How to make my JavaScript code unusable by anyone else?

Question

Heh, that's something that many plugin authors do without needing help, isn't it? :) Here's the rub -- I'm coding a jQuery plugin which I have the intent to sell. I want to provide a live demo of it; of course, I don't want anyone just using the demo code.

I know it's dumb, and it certainly doesn't bring any good karma, but what are some naughty things I can do in the demo script that would make life reasonably difficult for anyone trying to use it? Setting undefined = true comes to mind, as well as overriding jQuery methods. Any suggestions beyond that?

Answer 1

I like Diodeus's idea of a video (or a screencast, etc.).

But if you absolutely, positively want an interactive demo, take jQuery, your plugin, and your demo code, put all three together, and throw the Closure Compiler at it (with advanced optimizations if you can get that to work with jQuery; with simple optimizations otherwise). The Closure Compiler is a lot more than just a minifier; it actually re-writes your code, inlining functions (even in simple mode), changing identifier names, etc. If all the code is compiled together, you don't have to tell it to "export" any symbols, it can have a renaming, inlining frenzy. :-) It will conflate the three parts (jQuery, plug-in, and demo) such that it'll be far more work than it's worth to unravel them.

Answer 2

The JavaScript environment, by its very nature, is insecure. Other than minifying the code, there's nothing you can really do. If the browser can see it, the user can see it. It's the same argument of trying to prevent people from stealing your images.

If you want to make a demo, make a video of it.

Answer 3

Don't make your deno code a jQuery plugin: instead, make it a plugin for a library that is functionally equivalent to jQuery.

Basically, take a copy of jQuery and rename all of the functions in it (and/or swap around the order of function arguments). Then make a demo copy of your plugin that is modified to use the new, messed-up copy of jQuery.
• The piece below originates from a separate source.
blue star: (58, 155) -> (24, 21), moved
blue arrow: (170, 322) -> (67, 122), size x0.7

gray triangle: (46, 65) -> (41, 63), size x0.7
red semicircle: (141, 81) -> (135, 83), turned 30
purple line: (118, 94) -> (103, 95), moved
Alternatively (or additionally), minify it and have it torch/delete/ruin any component of jQuery that it doesn't need. Anyone who wants to use your minfied code will find their jQuery object has been substantially altered.
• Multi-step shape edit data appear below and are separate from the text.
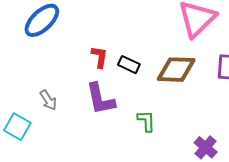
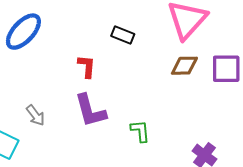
black rectangle: (129, 65) -> (123, 35), moved
brown diamond: (176, 70) -> (184, 66), moved, size x0.7

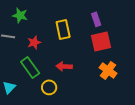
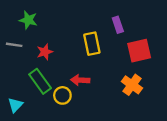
yellow rectangle: (63, 29) -> (92, 44), moved
red square: (101, 41) -> (139, 51), moved
yellow circle: (49, 87) -> (62, 95), moved

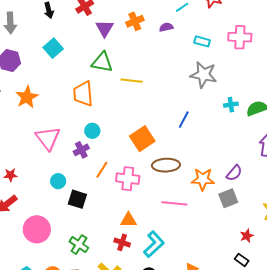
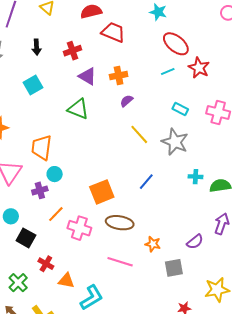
purple semicircle: (166, 27) -> (127, 101), moved, turned -40
purple triangle: (105, 28) -> (87, 76), turned -42
yellow line: (132, 81) -> (139, 134), moved, turned 30
orange trapezoid: (83, 94) -> (42, 147), moved
purple semicircle: (234, 173) -> (195, 242), moved
orange star: (203, 179) -> (153, 244), size x0.7
orange triangle: (129, 220) -> (66, 281), moved
red cross: (122, 242) -> (46, 264), moved

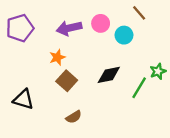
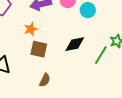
brown square: (67, 81) -> (39, 49), turned -30
brown semicircle: (74, 117) -> (45, 80), turned -32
There are fairly simple workarounds to all of these defenses, but it might keep away anyone not sufficiently dedicated to understanding what's going wrong. In the end, you may find it's simply not worth the effort and just trust that honest customers will make development worth your while.

Answer 4

Add a check which will only pass on your own host. Then minify the code to obscure the workings.

Answer 5

Any many posts have suggested, most JavaScript can can ripped off without too much hassle, although it is possible to make it difficult for people. I would recommend using a good JavaScript Obfuscator; I found this one just now, and it seems to make it pretty unread-able to even the trained eye.

Before:

var somethingToSay = "hello world";
function saySomething(phrase)
{
    alert(phrase);
}
sayHello(somethingToSay);

After:

eval(function(p,a,c,k,e,d){e=function(c){return c};if(!''.replace(/^/,String)){while(c--){d[c]=k[c]||c}k=[function(e){return d[e]}];e=function(){return'\\w+'};c=1};while(c--){if(k[c]){p=p.replace(new RegExp('\\b'+e(c)+'\\b','g'),k[c])}}return p}('2 0="3 4";8 5(1){7(1)}6(0);',9,9,'somethingToSay|phrase|var|hello|world|saySomething|sayHello|alert|function'.split('|'),0,{}))
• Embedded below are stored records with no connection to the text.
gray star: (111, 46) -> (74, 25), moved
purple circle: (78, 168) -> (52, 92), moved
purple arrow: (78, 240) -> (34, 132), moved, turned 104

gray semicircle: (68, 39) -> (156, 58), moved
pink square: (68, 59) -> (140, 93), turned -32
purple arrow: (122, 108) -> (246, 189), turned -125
It's worth noting, that with any obfuscation, there might be a slight performance hit, but it's the price paid for "securing" your work.

Answer 6

You can minify the code to make it harder to read.

Answer 7

Publish your 'demo' in the form of a screen recording rather than live code.

Answer 8

If it's out there, it can get ripped off. You can minify, obscure, do weird things to the source code like splitting it over a bunch of JS files, but it can still be ripped off. If you really want a demo, have you considered recording a video demo?